Original: Little Sister Taste (wechat official ID: XjjDog), welcome to share, non-official account reprint this statement reserved.

Time is like wind ethereal, blink of an eye has been in the industry infiltration for many years, have seen countless fierce characters, have also seen more and more setbacks B.

A few days ago, I just went to work and received the task of interviewing a graduate, which made me sigh at the gap between people.

His level is absolutely beyond that of an architect who has worked for many years. I admire ~

Our topic is about how to build a scalable, highly available, highly reliable large website. Well, let’s get started.

1. Ask questions

As you all know, with the explosion of data and service requests on the Internet today, even very small companies can generate tens of times more traffic for a product than they used to. Of course, this is sometimes just a dream.

Increased traffic means increased capacity for back-end services, making it a challenge to build large systems that process gigabytes of data per second and have hundreds of thousands of QPS. Especially some genius of the second kill creative, so that the flow of the more abnormal unpredictable.

With effective resources, how can the system maintain good feedback? To support the bosses’ dreams? How do you handle it? Or do you have any systematic insights to share with me?

The graduate smiled and said, “I have a little bit of a summary on this. I could spend more time talking about this.”

All right, I’m all ears.

2. Important indicators of service construction

“First of all, I want to make clear that the construction of services should pay attention to several indicators. Having a goal means having a direction. In general, I sum up four points.

  1. Availability. We need to ensure the availability of the service, which is the SLA metric. Only when the service can respond properly and the error rate is kept at a low level can our service be considered normal.

  2. Service performance. Availability and performance go hand in hand. With higher service performance, limited resources can support more requests and availability increases. Therefore, service performance optimization is a continuous work, and every 1ms average performance improvement under huge traffic is worth pursuing.

  3. Reliability. There are many components of a distributed service, and each component can cause problems with different impacts. How to ensure the runtime reliability of each component and how to ensure data consistency is a challenge.

  4. Observability. In order to obtain the index data of service optimization, it is required that our service can guarantee the observability of service at the beginning of design. It can identify component faults at macro level and provide basis for performance optimization at micro level. In automated scaling scenarios such as HPA, telemetry data is even the only basis for automated decision making.

For a service, there are two main means of expansion. Scale-up: vertical scaling, scale-out: horizontal scaling.

Vertical scaling increases the processing power of a single node by increasing the configuration of a single machine. This is necessary in some business scenarios. But our service is more the pursuit of horizontal expansion, with more machines to support the development of business.

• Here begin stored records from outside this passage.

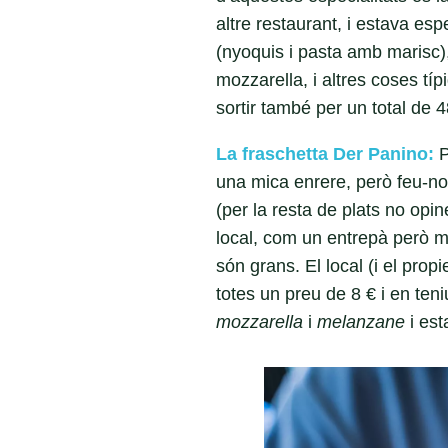
altre restaurant, i estava es
(nyoquis i pasta amb marisc), 
mozzarella, i altres coses tí
sortir també per un total de 
La fraschetta Der Panino:
P
una mica enrere, però feu-no
(per la resta de plats no opin
local, com un entrepà però mi
són grans. El local (i el prop
totes un preu de 8 € i en teni
mozzarella
i
melanzane
i est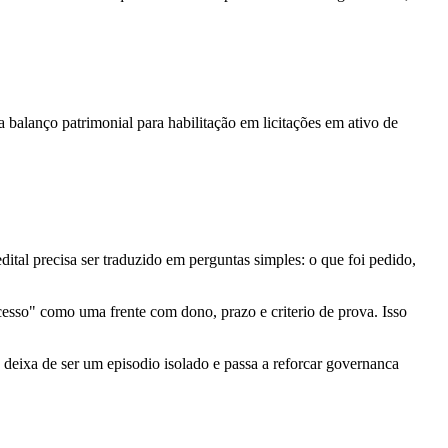
 balanço patrimonial para habilitação em licitações em ativo de
ital precisa ser traduzido em perguntas simples: o que foi pedido,
cesso" como uma frente com dono, prazo e criterio de prova. Isso
o deixa de ser um episodio isolado e passa a reforcar governanca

As long as the service is scalable and stateless, all that’s left is heap hardware. That sounds great, but in reality, the architectural challenges are enormous.

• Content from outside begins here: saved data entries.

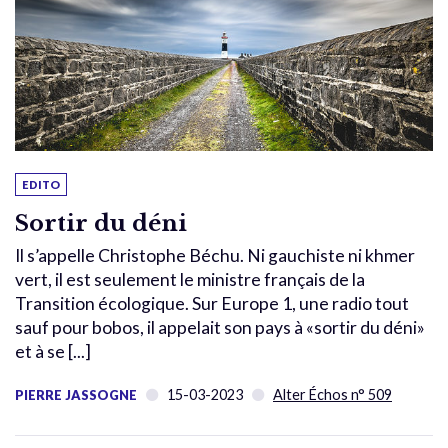
EDITO
Sortir du déni
Il s’appelle Christophe Béchu. Ni gauchiste ni khmer
vert, il est seulement le ministre français de la
Transition écologique. Sur Europe 1, une radio tout
sauf pour bobos, il appelait son pays à «sortir du déni»
et à se [...]
15-03-2023
Alter Échos n° 509
PIERRE JASSOGNE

The graduate’s analysis was a lot like that of a pheasant CTO. I nodded to myself, encouraging him to go deeper and more specific and come up with something different.

3. Idempotence

What if the interface call fails? In the early days of the Internet, it was probably even worse because of the network. HTTP status code 504 is a typical gateway timeout status. The first request may time out and fail, and the second request may succeed. In reality, there are many interfaces that require strict retry, especially with the addition of asynchrony, which makes retry more important.

But we also need to consider retry storms due to fast retries, because timeouts alone can mean that the server is overwhelmed and there is no reason to add fuel to the fire. Therefore, there is an exponential backoff algorithm for retries until the request is actually terminated and the exception is handled.

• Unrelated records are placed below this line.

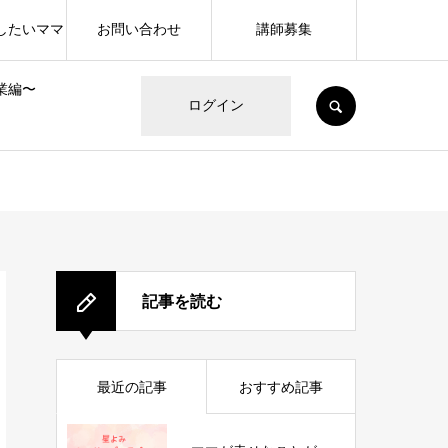
したいママ
お問い合わせ
講師募集
業編〜
SEARCH
ログイン
記事を読む
最近の記事
おすすめ記事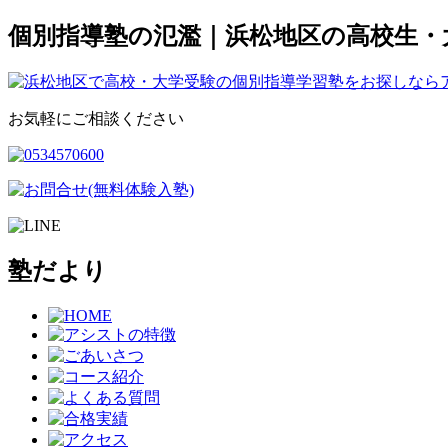
個別指導塾の氾濫｜浜松地区の高校生・
お気軽にご相談ください
塾だより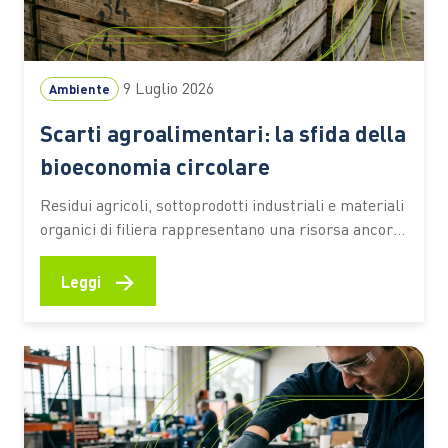
9 Luglio 2026
Ambiente
Scarti agroalimentari: la sfida della
bioeconomia circolare
Residui agricoli, sottoprodotti industriali e materiali
organici di filiera rappresentano una risorsa ancora
sottoutilizzata. Secondo una stima dell’Università
Cattolica, circa il 70% resta fuori da percorsi di
→
Leggi
valorizzazione ad alto valore aggiunto Ogni raccolto,
ogni vendemmia, ogni trasformazione alimentare
lascia dietro di sé una grande quantità di residui.
Paglia, potature,…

As you can see, service idempotence is particularly important due to the introduction of timeout and retry mechanisms. Not only does it support repeated calls on a single machine, it also guarantees multiple reentrants across the entire distributed cluster environment.

In mathematics, it even has a beautiful function formula.

f(f(f(x))) = f(f(x)) = f(x)

Copy the code

Once an interface is idempotent, it is capable of tolerating failures. When a small number of service calls fail due to occasional network failures or machine failures, the final call can be easily completed by retry and idempotence.

For a query operation, it is inherently idempotent as long as the data set is unchanged and no additional processing is required. More challenging are the add and update operations.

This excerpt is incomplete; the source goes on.